**Data extracts**.
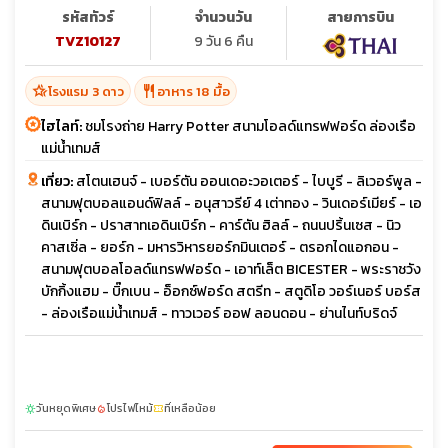
รหัสทัวร์
จำนวนวัน
สายการบิน
TVZ10127
9 วัน 6 คืน
hotel_class
restaurant
โรงแรม 3 ดาว
อาหาร 18 มื้อ
ไฮไลท์:
ชมโรงถ่าย Harry Potter สนามโอลด์แทรฟฟอร์ด ล่องเรือ
แม่น้ำเทมส์
เที่ยว:
สโตนเฮนจ์ - เบอร์ตัน ออนเดอะวอเตอร์ - ไบบูรี - ลิเวอร์พูล -
สนามฟุตบอลแอนด์ฟิลล์ - อนุสาวรีย์ 4 เต่าทอง - วินเดอร์เมียร์ - เอ
ดินเบิร์ก - ปราสาทเอดินเบิร์ก - คาร์ตัน ฮิลล์ - ถนนปริ้นเซส - นิว
คาสเซิ่ล - ยอร์ก - มหารวิหารยอร์กมินเตอร์ - ตรอกไดแอกอน -
สนามฟุตบอลโอลด์แทรฟฟอร์ด - เอาท์เล็ต BICESTER - พระราชวัง
บักกิ้งแฮม - บิ๊กเบน - อ็อกซ์ฟอร์ด สตรีท - สตูดิโอ วอร์เนอร์ บอร์ส
- ล่องเรือแม่น้ำเทมส์ - ทาวเวอร์ ออฟ ลอนดอน - ย่านไนท์บริดจ์
วันหยุดพิเศษ
โปรไฟไหม้
ที่เหลือน้อย
sunny
local_fire_department
confirmation_number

**What to do**.
Report the number of lines in the listing that contain the word "สนามฟ". No other words are permitted.

**Response area**.
2